Ma come, Macron non doveva salvare l’Ue? Non aveva vinto perché il Paese vedeva in lui l’unico salvatore dall’Apocalisse neofascista della Le Pen? Che luna di miele breve, non vi pare? L’importante è non raccontarla, altrimenti la narrativa europeista dei moderati che salveranno il mondo viene giù come un castello di sabbia. E a proposito di Europa e moderazione, che dire del voto tedesco? Per carità di patria e per non insultare la mia e la vostra intelligenza, non mi addentrerò nemmeno nell’idiota dibattito sui neonazisti che entrano al Bundestag, non fosse altro perché AfD ha una leader lesbica sposata con una donna cingalese con cui ha due figli non certo generati naturalmente: se vi pare la famiglia ariana prefigurata nei Mein Kampf, fatevi curare. E da uno bravo. Diversa è la questione alleanze e qui salta fuori la coda di paglia italiana. Oltre alla nostra più che giustificata paura per quanto accadrà a Berlino da qui a fine anno. 

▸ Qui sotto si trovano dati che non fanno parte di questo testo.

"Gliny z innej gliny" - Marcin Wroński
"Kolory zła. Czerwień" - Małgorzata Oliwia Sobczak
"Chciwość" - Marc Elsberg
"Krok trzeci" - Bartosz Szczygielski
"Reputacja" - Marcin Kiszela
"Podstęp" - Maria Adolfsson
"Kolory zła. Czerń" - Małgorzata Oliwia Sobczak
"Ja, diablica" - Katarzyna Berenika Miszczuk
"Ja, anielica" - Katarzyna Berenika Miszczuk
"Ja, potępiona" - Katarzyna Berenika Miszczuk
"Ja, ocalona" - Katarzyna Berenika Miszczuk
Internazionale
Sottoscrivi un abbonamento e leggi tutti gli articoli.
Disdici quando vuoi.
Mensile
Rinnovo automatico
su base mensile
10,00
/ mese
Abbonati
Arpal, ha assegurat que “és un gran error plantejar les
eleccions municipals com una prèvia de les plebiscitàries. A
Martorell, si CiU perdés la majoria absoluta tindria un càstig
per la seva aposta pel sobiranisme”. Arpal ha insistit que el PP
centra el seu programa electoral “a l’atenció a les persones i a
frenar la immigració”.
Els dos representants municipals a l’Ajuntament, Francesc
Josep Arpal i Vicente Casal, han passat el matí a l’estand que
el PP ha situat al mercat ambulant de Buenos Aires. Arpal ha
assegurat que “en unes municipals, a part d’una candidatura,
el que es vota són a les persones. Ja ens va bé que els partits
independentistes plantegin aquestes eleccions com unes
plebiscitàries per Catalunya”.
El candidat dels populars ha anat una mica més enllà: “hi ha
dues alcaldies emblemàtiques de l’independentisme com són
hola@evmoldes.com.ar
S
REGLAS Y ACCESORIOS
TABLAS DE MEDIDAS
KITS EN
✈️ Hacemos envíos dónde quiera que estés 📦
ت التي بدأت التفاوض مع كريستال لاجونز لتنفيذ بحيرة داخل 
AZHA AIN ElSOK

Di fatto, con il “no” della Spd alla prosecuzione della Grosse Koalition, l’ipotesi di governo più accreditata è la cosiddetta Jamaica, ovvero il nero-giallo-verde di Cdu-Liberali-Verdi. Bene non abbiate paura della xenofobia o delle derive nazistoidi dell’AfD, cominciate ad aver paura di Chrstian Lindner, il politico che ha fatto rientrare i Liberali tedeschi al Bundestag, portandoli al 10% e drenando parecchi voti di destra proprio dalla Cdu/Csu. Ci farà rimpiangere Wolfgang Schaeuble. E molto. Perché gli analisti tedeschi dicono che una delle precondizioni per il dialogo riguardo l’ipotesi di coalizione sia il ministero delle Finanze ai Liberali, di fatto i falchi più falchi del rigore in Germania, i migliori alleati di Jens Weidmann e della Bundesbank, nemici giurati della Bce in versione Draghi e dei suoi programmi di salvataggio e stimolo. Sono loro l’eventuale problema, non certo AfD. 

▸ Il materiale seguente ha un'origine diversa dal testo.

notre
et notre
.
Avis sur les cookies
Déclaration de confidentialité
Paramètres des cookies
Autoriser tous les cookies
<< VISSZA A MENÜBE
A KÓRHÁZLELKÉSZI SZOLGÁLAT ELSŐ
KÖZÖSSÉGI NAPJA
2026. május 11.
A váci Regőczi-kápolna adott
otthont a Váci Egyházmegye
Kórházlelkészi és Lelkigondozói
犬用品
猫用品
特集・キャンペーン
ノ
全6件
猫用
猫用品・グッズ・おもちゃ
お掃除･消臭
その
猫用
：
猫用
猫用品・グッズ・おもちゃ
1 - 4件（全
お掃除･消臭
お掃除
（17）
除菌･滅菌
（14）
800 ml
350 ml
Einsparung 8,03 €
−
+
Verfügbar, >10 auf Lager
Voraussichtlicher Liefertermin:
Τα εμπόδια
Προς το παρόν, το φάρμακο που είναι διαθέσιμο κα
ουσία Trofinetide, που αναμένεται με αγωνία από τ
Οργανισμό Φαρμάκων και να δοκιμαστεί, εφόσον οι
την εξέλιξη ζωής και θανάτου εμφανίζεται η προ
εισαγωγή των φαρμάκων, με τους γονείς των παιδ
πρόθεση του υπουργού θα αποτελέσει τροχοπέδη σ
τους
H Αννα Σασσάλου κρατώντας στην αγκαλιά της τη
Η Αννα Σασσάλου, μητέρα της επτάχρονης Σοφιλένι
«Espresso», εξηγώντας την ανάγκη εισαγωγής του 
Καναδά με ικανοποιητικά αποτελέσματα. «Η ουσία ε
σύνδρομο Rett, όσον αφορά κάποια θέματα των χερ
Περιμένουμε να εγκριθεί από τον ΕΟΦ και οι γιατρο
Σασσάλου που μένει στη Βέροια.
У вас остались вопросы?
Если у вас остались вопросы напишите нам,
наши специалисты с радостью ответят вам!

E che nelle stanze che contano lo abbiano capito e usino la solita retorica antifascista come cortina fumogena, ce lo dicono queste parole: «Il rafforzamento dell’estrema destra è un segnale negativo per l’Italia. Questo è un partito anti-italiano, anti-Mediterraneo, che ci considera quasi degli esseri inferiori. Mi auguro che finalmente la politica veda una presenza dell’Italia più forte, perché il risultato tedesco impone all’Italia di essere protagonista per avere un’Europa bilanciata, un’Europa che guardi al futuro». Chi le ha pronunciate, non più tardi di ieri mattina? Antonio Tajani, italianissimo presidente del Parlamento europeo. Siamo alla versione istituzionale di pizza e mandolino, come vedete, ma di fondo c’è il grande timore, quello di cui vi parlo da mesi: la fine della ricreazione per i cosiddetti Paesi del Club Med, il ritorno in grande stile della Germania nella richiesta di rigore e fine della flessibilità e degli aiuti. E se questa ipotesi era già in agenda anche con una prosecuzione della Grosse Koalition, pensate ora se dovesse davvero nascere un governo Cdu-Liberali: Antonio Tajani, da politico scaltro e uomo intelligente, non ha potuto dirlo chiaro e tondo, visto il ruolo istituzionale e super-partes, ma ha parlato a nuora perché suocera intenda. 

Il 26 ottobre la Bce sarà chiamata, per l’ennesima volta, a dire la sua sul ritiro del programma di Qe e, questa volta, le pressioni politiche su Draghi saranno decisamente amplificate, proprio stante l’esito del voto tedesco. E questo grafico ci mostra un qualcosa che dovrebbe farci guardare in casa e recitare il mea culpa, prima di attaccare a colpi di stereotipi i tedeschi, i quali certamente non sono esenti da colpe: attraverso le liabilities del programma Target 2, ci mostra come il Qe della Bce non ha solo sostenuto le nostre banche e le nostre aziende attraverso gli acquisti diretti, ma anche facilitato le fughe di capitali di investitori domestici verso il Nord. Insomma, si scappa prima che la campanella della ricreazione suoni davvero, altro che sentimenti anti-mediterranei. Lasciamo le dotte e inutili disquisizioni sul futuro ideale dell’Europa ai Letta e ai Veltroni di turno, gli stessi che ci parlano dei pericoli xenofobi rappresentati da AfD e pensiamo alle cose serie: i soldi. Perché alla fine, l’economia si basa su quelli. Ma se volete, credete pure alla narrativa dei nuovi nazisti e anche della guerra nucleare coreana.